• **Action item**: Your task is to restate every entry below word for word and omit the images.

═════ Stored data

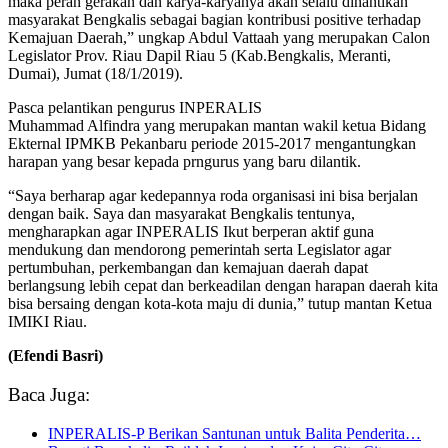
maka peran gerakan dan karya-karyanya akan selalu dinantikan
masyarakat Bengkalis sebagai bagian kontribusi positive terhadap
Kemajuan Daerah,” ungkap Abdul Vattaah yang merupakan Calon
Legislator Prov. Riau Dapil Riau 5 (Kab.Bengkalis, Meranti,
Dumai), Jumat (18/1/2019).
Pasca pelantikan pengurus INPERALIS
Muhammad Alfindra yang merupakan mantan wakil ketua Bidang
Ekternal IPMKB Pekanbaru periode 2015-2017 mengantungkan
harapan yang besar kepada prngurus yang baru dilantik.
“Saya berharap agar kedepannya roda organisasi ini bisa berjalan
dengan baik. Saya dan masyarakat Bengkalis tentunya,
mengharapkan agar INPERALIS Ikut berperan aktif guna
mendukung dan mendorong pemerintah serta Legislator agar
pertumbuhan, perkembangan dan kemajuan daerah dapat
berlangsung lebih cepat dan berkeadilan dengan harapan daerah kita
bisa bersaing dengan kota-kota maju di dunia,” tutup mantan Ketua
IMIKI Riau.
(Efendi Basri)
Baca Juga:
INPERALIS-P Berikan Santunan untuk Balita Penderita…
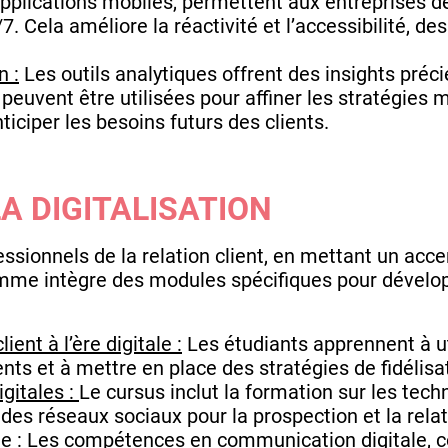
 applications mobiles, permettent aux entreprises 
/7. Cela améliore la réactivité et l’accessibilité, 
n :
Les outils analytiques offrent des insights pré
 peuvent être utilisées pour affiner les stratégies 
nticiper les besoins futurs des clients.
LA DIGITALISATION
ssionnels de la relation client, en mettant un accen
ramme intègre des modules spécifiques pour dével
ient à l’ère digitale :
Les étudiants apprennent à ut
nts et à mettre en place des stratégies de fidélis
gitales :
Le cursus inclut la formation sur les techn
des réseaux sociaux pour la prospection et la relati
e :
Les compétences en communication digitale, c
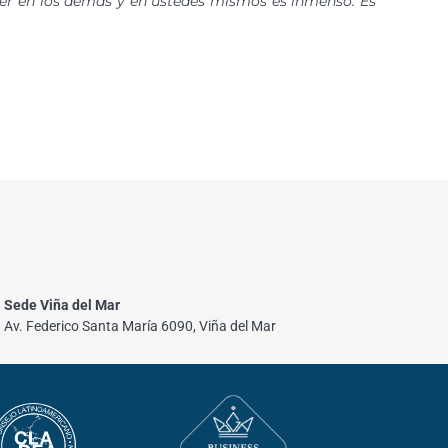
r en los demás y en ustedes mismos es inmenso. Es
Sede Viña del Mar
Av. Federico Santa María 6090, Viña del Mar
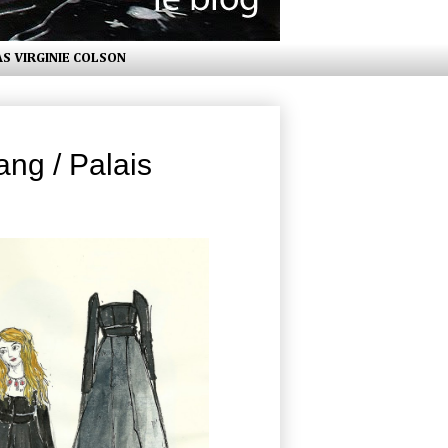
AS VIRGINIE COLSON
ang / Palais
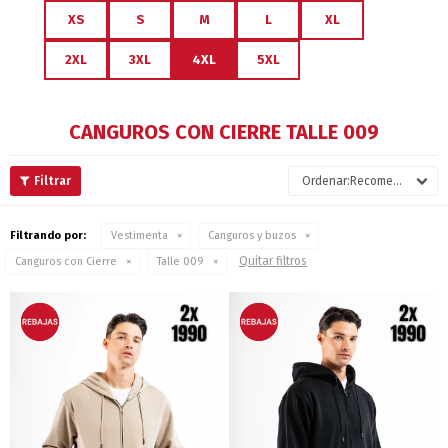
XS
S
M
L
XL
2XL
3XL
4XL
5XL
CANGUROS CON CIERRE TALLE 009
Recomendados
Filtrando por:
Vestimenta
Canguros y buzos
Quitar filtros
Canguros con Cierre
Talle 009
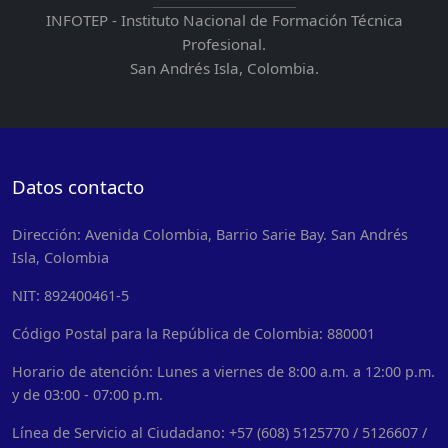
INFOTEP - Instituto Nacional de Formación Técnica
Profesional.
San Andrés Isla, Colombia.
Datos contacto
Dirección: Avenida Colombia, Barrio Sarie Bay. San Andrés
Isla, Colombia
NIT: 892400461-5
Código Postal para la República de Colombia: 880001
Horario de atención: Lunes a viernes de 8:00 a.m. a 12:00 p.m.
y de 03:00 - 07:00 p.m.
Línea de Servicio al Ciudadano: +57 (608) 5125770 / 5126607 /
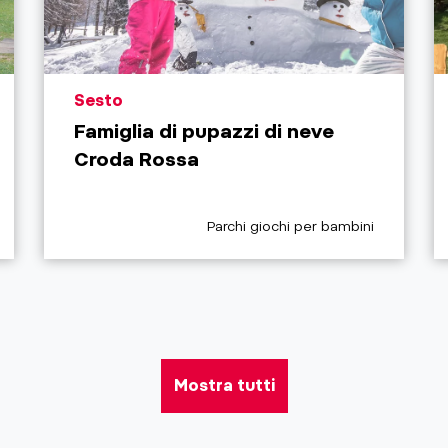
aria.poi_location_prefix
Sesto
Famiglia di pupazzi di neve
Croda Rossa
aria.poi_category_prefix
Parchi giochi per bambini
Mostra tutti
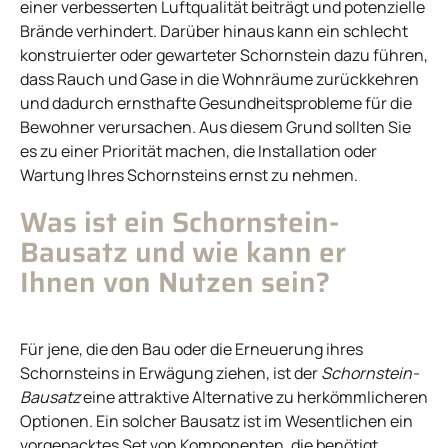
einer verbesserten Luftqualität beiträgt und potenzielle
Brände verhindert. Darüber hinaus kann ein schlecht
konstruierter oder gewarteter Schornstein dazu führen,
dass Rauch und Gase in die Wohnräume zurückkehren
und dadurch ernsthafte Gesundheitsprobleme für die
Bewohner verursachen. Aus diesem Grund sollten Sie
es zu einer Priorität machen, die Installation oder
Wartung Ihres Schornsteins ernst zu nehmen.
Was ist ein Schornstein-
Bausatz und wie kann er
Ihnen von Nutzen sein?
Für jene, die den Bau oder die Erneuerung ihres
Schornsteins in Erwägung ziehen, ist der
Schornstein-
Bausatz
eine attraktive Alternative zu herkömmlicheren
Optionen. Ein solcher Bausatz ist im Wesentlichen ein
vorgepacktes Set von Komponenten, die benötigt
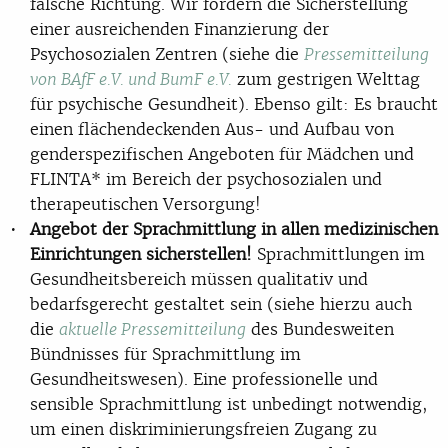
falsche Richtung. Wir fordern die Sicherstellung
einer ausreichenden Finanzierung der
Psychosozialen Zentren (siehe die
Pressemitteilung
zum gestrigen Welttag
von BAfF e.V. und BumF e.V.
für psychische Gesundheit). Ebenso gilt: Es braucht
einen flächendeckenden Aus- und Aufbau von
genderspezifischen Angeboten für Mädchen und
FLINTA* im Bereich der psychosozialen und
therapeutischen Versorgung!
Angebot der Sprachmittlung in allen medizinischen
Einrichtungen sicherstellen!
Sprachmittlungen im
Gesundheitsbereich müssen qualitativ und
bedarfsgerecht gestaltet sein (siehe hierzu auch
die
des Bundesweiten
aktuelle Pressemitteilung
Bündnisses für Sprachmittlung im
Gesundheitswesen). Eine professionelle und
sensible Sprachmittlung ist unbedingt notwendig,
um einen diskriminierungsfreien Zugang zu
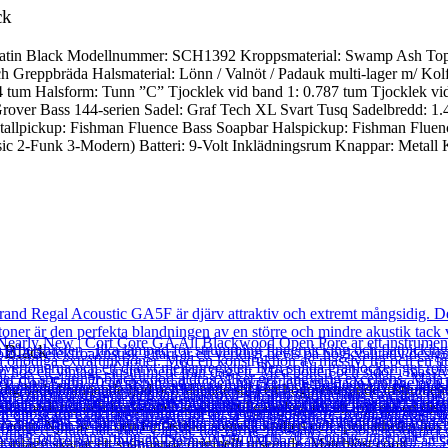
ck
Satin Black Modellnummer: SCH1392 Kroppsmaterial: Swamp Ash Toppk
 Greppbräda Halsmaterial: Lönn / Valnöt / Padauk multi-lager m/ Kolf
um Halsform: Tunn ”C” Tjocklek vid band 1: 0.787 tum Tjocklek vid b
rover Bass 144-serien Sadel: Graf Tech XL Svart Tusq Sadelbredd: 1.
Stallpickup: Fishman Fluence Bass Soapbar Halspickup: Fishman Fluenc
ic 2-Funk 3-Modern) Batteri: 9-Volt Inklädningsrum Knappar: Metall K
 Black
ig både brännande ljud och slående stil i ett högpresterande instrument 
ka moderna och funk-toner är alla lättillgängliga för att injicera en dist
ädan. Njut av all den fantastiska soniska kraften och spelbarheten hos
r inlägg skapar ett spännande originellt utseende. Matchlöst coolt.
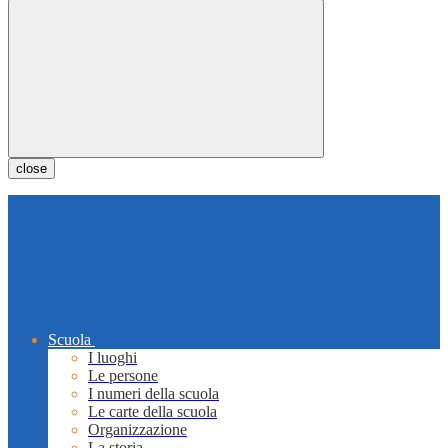
close
Scuola
I luoghi
Le persone
I numeri della scuola
Le carte della scuola
Organizzazione
La storia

══════════

• **Response area**:
maka peran gerakan dan karya-karyanya akan selalu dinantikan
masyarakat Bengkalis sebagai bagian kontribusi positive terhadap
Kemajuan Daerah,” ungkap Abdul Vattaah yang merupakan Calon
Legislator Prov. Riau Dapil Riau 5 (Kab.Bengkalis, Meranti,
Dumai), Jumat (18/1/2019).
Pasca pelantikan pengurus INPERALIS
Muhammad Alfindra yang merupakan mantan wakil ketua Bidang
Ekternal IPMKB Pekanbaru periode 2015-2017 mengantungkan
harapan yang besar kepada prngurus yang baru dilantik.
“Saya berharap agar kedepannya roda organisasi ini bisa berjalan
dengan baik. Saya dan masyarakat Bengkalis tentunya,
mengharapkan agar INPERALIS Ikut berperan aktif guna
mendukung dan mendorong pemerintah serta Legislator agar
pertumbuhan, perkembangan dan kemajuan daerah dapat
berlangsung lebih cepat dan berkeadilan dengan harapan daerah kita
bisa bersaing dengan kota-kota maju di dunia,” tutup mantan Ketua
IMIKI Riau.
(Efendi Basri)
Baca Juga:
INPERALIS-P Berikan Santunan untuk Balita Penderita…
 applications mobiles, permettent aux entreprises 
/7. Cela améliore la réactivité et l’accessibilité, 
n :
Les outils analytiques offrent des insights pré
 peuvent être utilisées pour affiner les stratégies 
nticiper les besoins futurs des clients.
LA DIGITALISATION
ssionnels de la relation client, en mettant un accen
ramme intègre des modules spécifiques pour dével
ient à l’ère digitale :
Les étudiants apprennent à ut
nts et à mettre en place des stratégies de fidélis
gitales :
Le cursus inclut la formation sur les techn
des réseaux sociaux pour la prospection et la relati
e :
Les compétences en communication digitale, c
r en los demás y en ustedes mismos es inmenso. Es
Sede Viña del Mar
Av. Federico Santa María 6090, Viña del Mar
AS VIRGINIE COLSON
ang / Palais
XS
S
M
L
XL
2XL
3XL
4XL
5XL
CANGUROS CON CIERRE TALLE 009
Recomendados
Filtrando por:
Vestimenta
Canguros y buzos
Quitar filtros
Canguros con Cierre
Talle 009
INFOTEP - Instituto Nacional de Formación Técnica
Profesional.
San Andrés Isla, Colombia.
Datos contacto
Dirección: Avenida Colombia, Barrio Sarie Bay. San Andrés
Isla, Colombia
NIT: 892400461-5
Código Postal para la República de Colombia: 880001
Horario de atención: Lunes a viernes de 8:00 a.m. a 12:00 p.m.
y de 03:00 - 07:00 p.m.
Línea de Servicio al Ciudadano: +57 (608) 5125770 / 5126607 /
aria.poi_location_prefix
Sesto
Famiglia di pupazzi di neve
Croda Rossa
aria.poi_category_prefix
Parchi giochi per bambini
Mostra tutti
einer verbesserten Luftqualität beiträgt und potenzielle
Brände verhindert. Darüber hinaus kann ein schlecht
konstruierter oder gewarteter Schornstein dazu führen,
dass Rauch und Gase in die Wohnräume zurückkehren
und dadurch ernsthafte Gesundheitsprobleme für die
Bewohner verursachen. Aus diesem Grund sollten Sie
es zu einer Priorität machen, die Installation oder
Wartung Ihres Schornsteins ernst zu nehmen.
Was ist ein Schornstein-
Bausatz und wie kann er
Ihnen von Nutzen sein?
Für jene, die den Bau oder die Erneuerung ihres
Schornsteins in Erwägung ziehen, ist der
Schornstein-
Bausatz
eine attraktive Alternative zu herkömmlicheren
Optionen. Ein solcher Bausatz ist im Wesentlichen ein
vorgepacktes Set von Komponenten, die benötigt
falsche Richtung. Wir fordern die Sicherstellung
einer ausreichenden Finanzierung der
Psychosozialen Zentren (siehe die
Pressemitteilung
zum gestrigen Welttag
von BAfF e.V. und BumF e.V.
für psychische Gesundheit). Ebenso gilt: Es braucht
einen flächendeckenden Aus- und Aufbau von
genderspezifischen Angeboten für Mädchen und
FLINTA* im Bereich der psychosozialen und
therapeutischen Versorgung!
Angebot der Sprachmittlung in allen medizinischen
Einrichtungen sicherstellen!
Sprachmittlungen im
Gesundheitsbereich müssen qualitativ und
bedarfsgerecht gestaltet sein (siehe hierzu auch
die
des Bundesweiten
aktuelle Pressemitteilung
Bündnisses für Sprachmittlung im
Gesundheitswesen). Eine professionelle und
sensible Sprachmittlung ist unbedingt notwendig,
um einen diskriminierungsfreien Zugang zu
ck
Satin Black Modellnummer: SCH1392 Kroppsmaterial: Swamp Ash Toppk
 Greppbräda Halsmaterial: Lönn / Valnöt / Padauk multi-lager m/ Kolf
um Halsform: Tunn ”C” Tjocklek vid band 1: 0.787 tum Tjocklek vid b
rover Bass 144-serien Sadel: Graf Tech XL Svart Tusq Sadelbredd: 1.
Stallpickup: Fishman Fluence Bass Soapbar Halspickup: Fishman Fluenc
ic 2-Funk 3-Modern) Batteri: 9-Volt Inklädningsrum Knappar: Metall K
 Black
ig både brännande ljud och slående stil i ett högpresterande instrument 
ka moderna och funk-toner är alla lättillgängliga för att injicera en dist
ädan. Njut av all den fantastiska soniska kraften och spelbarheten hos
r inlägg skapar ett spännande originellt utseende. Matchlöst coolt.
close
Scuola
I luoghi
Le persone
I numeri della scuola
Le carte della scuola
Organizzazione
La storia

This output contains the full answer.